Chuck Yeager turned 97 years old this past February.  When he was just 24 years old (October 14, 1947), he piloted the Bell X-1 experimental plane.  His goal was to get the plane to the Mach 1 speed.

At 25,000 feet, the plane dropped from the fuselage and its rocket fired up and ascended to 42,000 feet.  As the plane sped up and approached Mach 1, it began to shake violently. This had to be very painful for Chuck because 2 days before, he had broken 2 ribs from falling off a horse.  He didn’t tell anyone about his injury because he did not want to delay his chance to make history.  As he hit Mach .96, the plane instruments went haywire.  At Mach .99, the G-Force blurred his vision and turned his stomach.  As it felt like the plane was going to disintegrate, there was a loud sonic boom followed instantaneously by silence.  The plane had crossed the sound barrier and the air pressure shifted from the front of the plane to the back and transformed the flight into a calm sea of glass.

Up until this point, the sound barrier was once considered the unbreakable barrier.  Many aircrafts self-destructed and many pilots died while attempting to break the sound barrier.  Chuck believed that he could do it, but no one had any idea what it was going to be like on the other side of that barrier.

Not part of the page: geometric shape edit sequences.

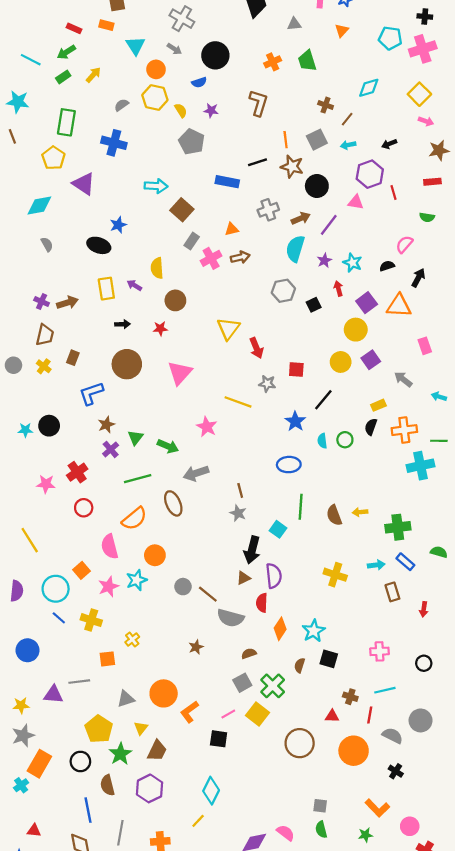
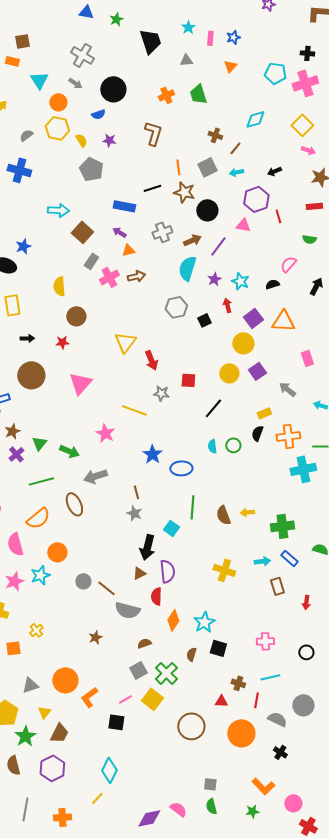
black arrow: (418, 278) -> (316, 286), moved
purple arrow: (134, 285) -> (119, 232), moved
blue star: (295, 421) -> (152, 454), moved

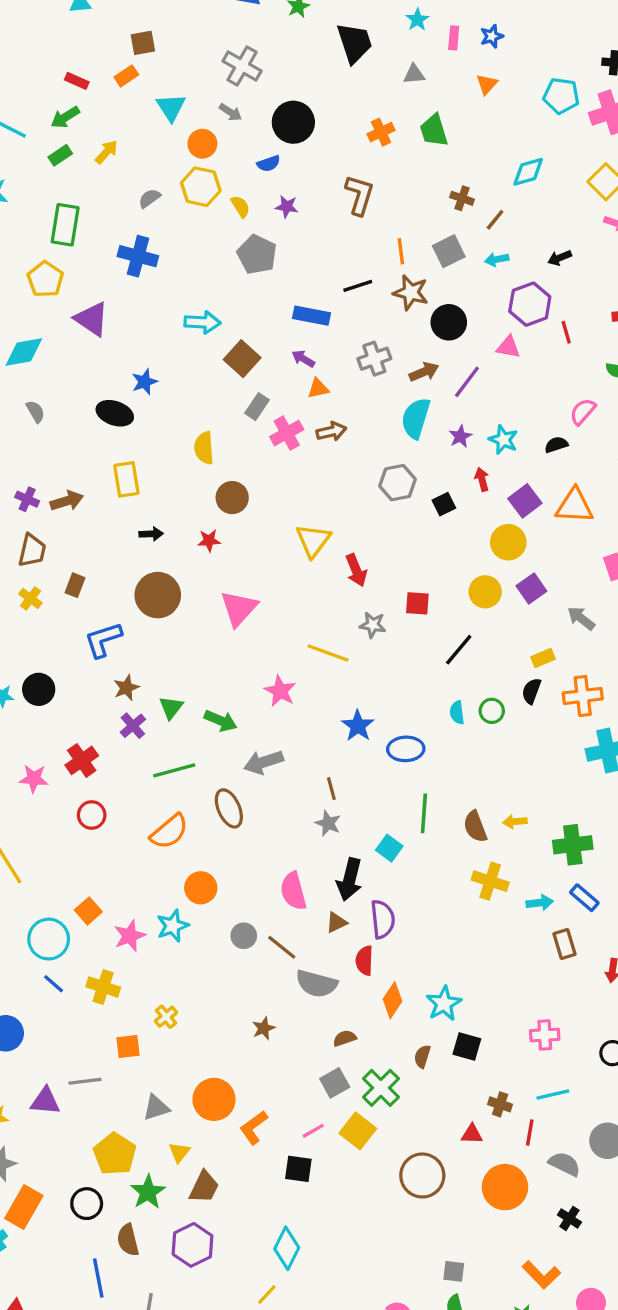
orange rectangle: (12, 61) -> (126, 76), turned -48
pink semicircle: (15, 544) -> (293, 891), moved
yellow cross: (224, 570) -> (490, 881), moved

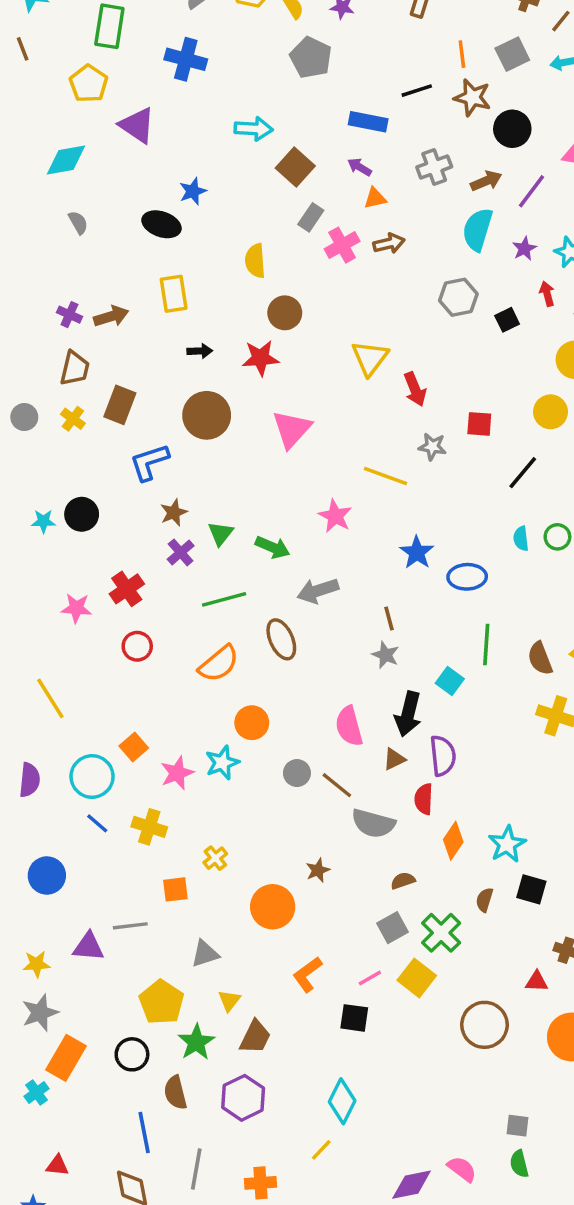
red star: (209, 541) -> (260, 358), size x1.5
brown rectangle: (75, 585) -> (120, 405), size x1.5
orange circle: (214, 1099) -> (273, 907), moved

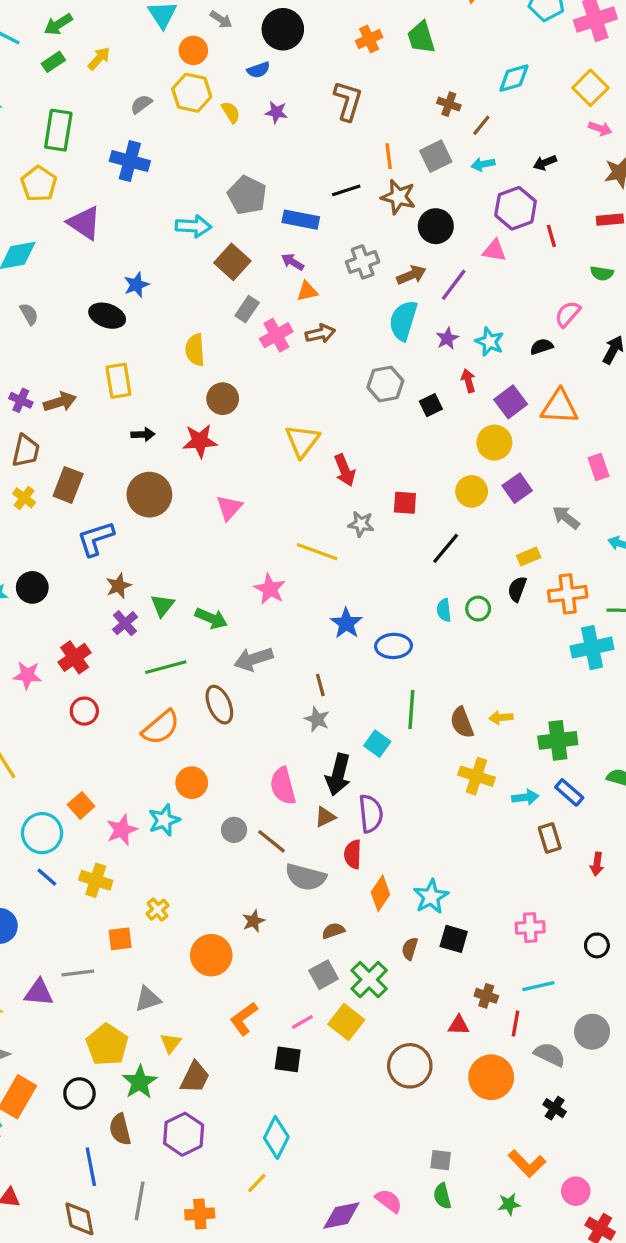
gray pentagon: (311, 58) -> (247, 195), moved
pink triangle: (292, 429) -> (229, 508), size x0.7

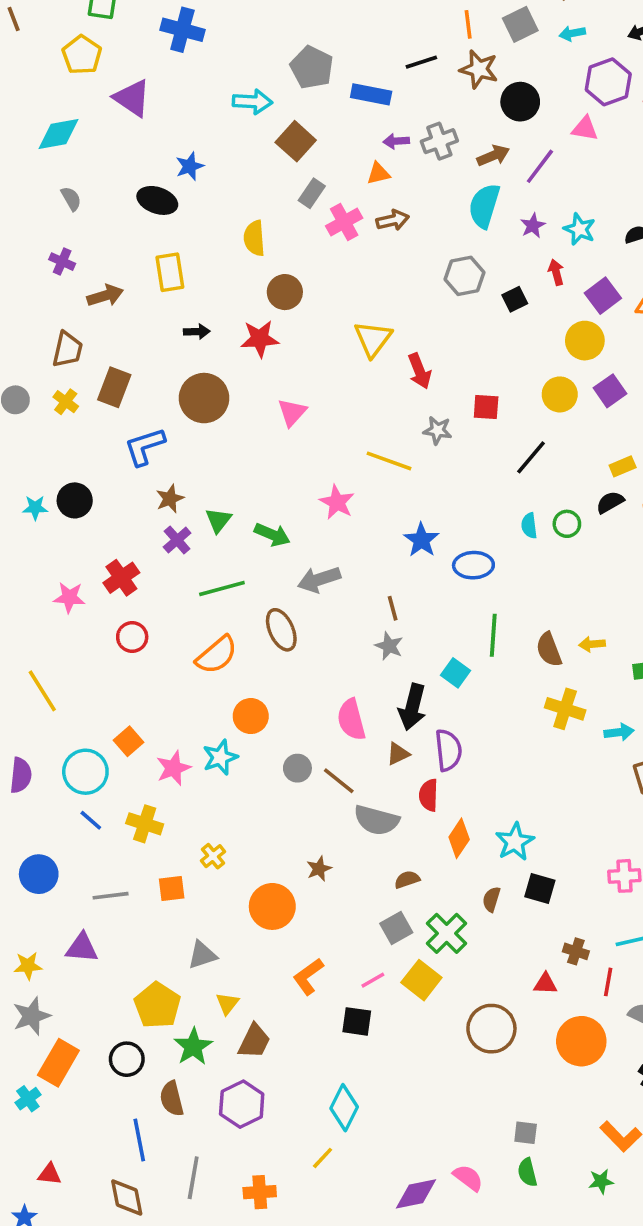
purple arrow: (293, 262) -> (396, 141), moved, turned -35
purple cross: (21, 400) -> (62, 262), moved
black semicircle: (517, 589) -> (610, 502), turned 40
gray line: (78, 973) -> (111, 896), moved

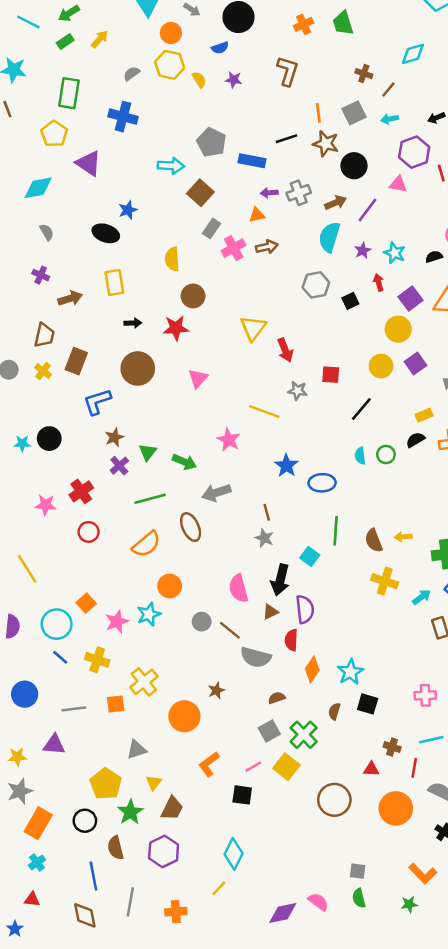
cyan arrow: (619, 732) -> (422, 597), turned -30
yellow cross: (213, 856) -> (144, 682), size x1.6
cyan cross: (28, 1099) -> (37, 863), moved

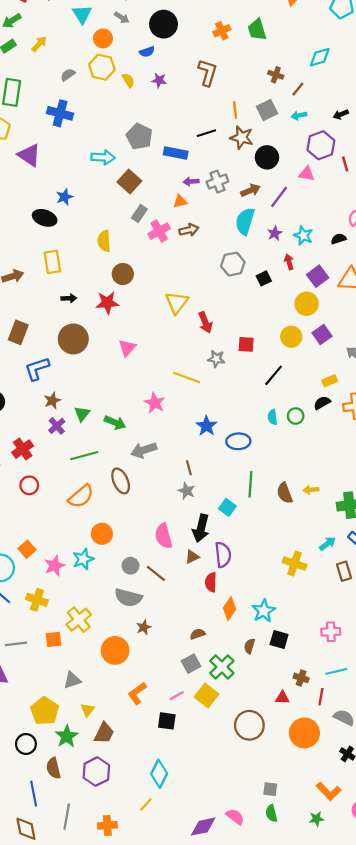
yellow cross: (385, 581) -> (294, 563), moved
gray semicircle: (256, 657) -> (128, 598), moved

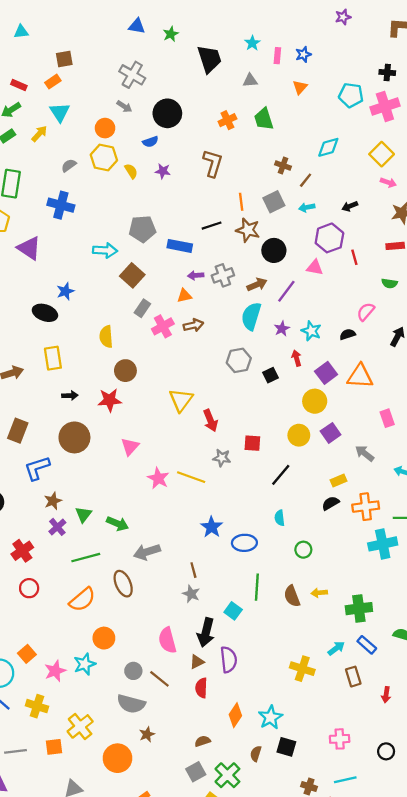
cyan triangle: (82, 14) -> (60, 112), moved
gray pentagon: (139, 136) -> (142, 229), turned -30
pink star: (155, 403) -> (158, 478), moved
green circle: (296, 416) -> (303, 550), moved
red semicircle: (211, 582) -> (201, 688), moved

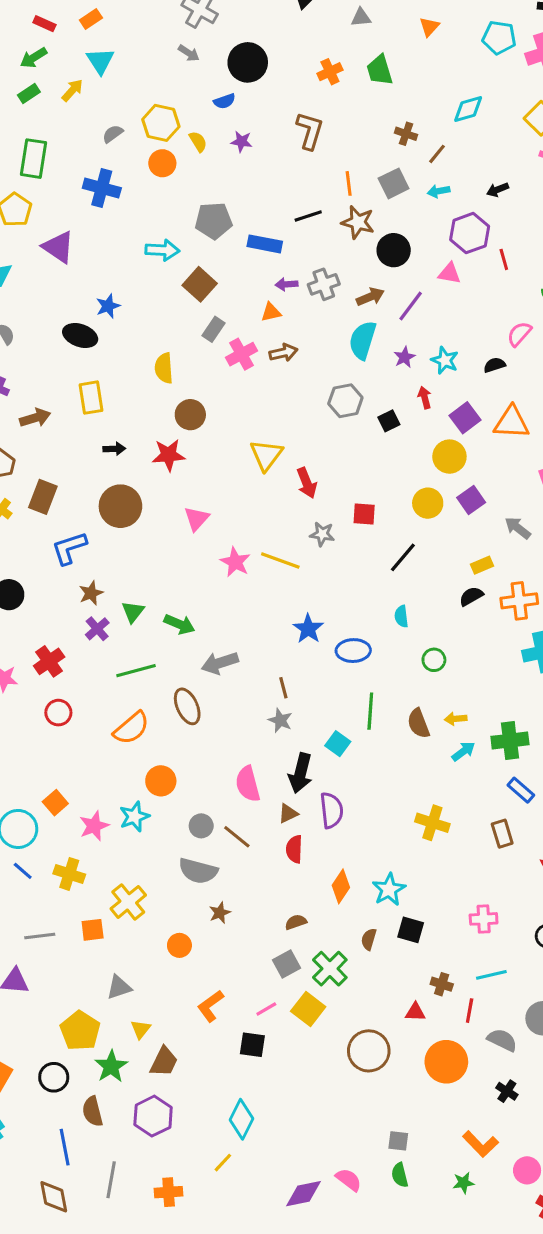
orange circle: (105, 128) -> (162, 163), moved
cyan arrow: (336, 648) -> (463, 751), moved
orange circle: (117, 758) -> (179, 945), size x0.6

How many times are there barriers, in our lives, that we believe cannot be broken?  Doesn’t this current time in our lives feel this way?  We have no idea if we will break this Covid-19 barrier and if we do, we have no idea what it will be like on the other side.  There are so many unknowns and the results have caused fear, anxiety, and uncertainty.  People we love and care for have lost loved ones, lost their jobs, are in isolation, and are starving.

Missionaries live this way daily, including our Covid-19 world.  They depend on our financial support to provide for their family and those they serve.  They depend on our encouragement to help them not feel so isolated.  They depend on our trips to help them feel encouraged and to get help.  They depend on our prayers to lift them up.

As a Global Impact staff, we will continue to gather the information we need to be able to do what we can for those we serve.  I want to challenge all of us to compare our prayers and efforts to the Mach 1 barrier.  I truly believe that the calm sea of glass is what God wants us to experience on the other side of our prayers and efforts.